The researchers found that as global temperatures continue to rise, road conditions will shift. The winter pavement season is projected to end by mid-century, replaced by a longer fall season. Pavement damage, now seen mostly in the spring and summer, is projected to be more distributed throughout the entire year. Based on an analysis that looked at the wear and tear of roads, the researchers determined that a 7 percent to 32 percent increase in the asphalt-layer thickness might be the best way to maintain the service ability of some roads.

“For agencies and towns, it is a balancing act to repair roads so we’re trying to find some reasonable action that can be taken now to help manage their infrastructure,” Sias says. “If global warming continues then we know temperatures will rise and pavement doesn’t respond well to increased temperatures. The hope is to find some answers now so cities and towns can plan for the future.”

The researchers recognize that increasing the asphalt thickness to certain roads can be an added expense for municipalities, but they point to considerable future savings of between 40 percent and 50 percent if done now rather than later. Along with the rise in cost of materials, there also could be other expense increases down the road like project planning, design and construction. Environmental impacts could also be costly, with rough pavements adding to increased greenhouse gas production, which has the potential to accelerate climate change.

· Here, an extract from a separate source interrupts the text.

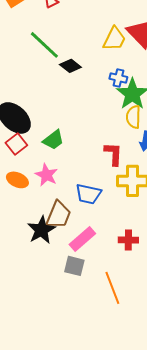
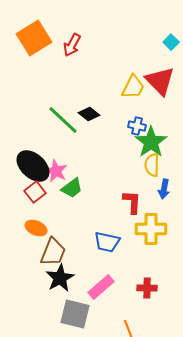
green line: (44, 45) -> (63, 120), moved
pink star: (46, 175) -> (56, 171), moved
brown trapezoid: (58, 215) -> (53, 252), moved
gray square: (74, 266) -> (75, 314), moved, size x1.4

While the study looked specifically at the impact of the changing pavement seasons and the increase in temperatures and flooding at a site in coastal New Hampshire, the researchers say the approach has the potential to be applied to most roads and highways both nationally and globally. The adaptation approach, of calculating the pavement layer thickness required to maintain a safe road reliability level, could provide the guidance to address the effects of rising temperatures and changing seasons on those byways.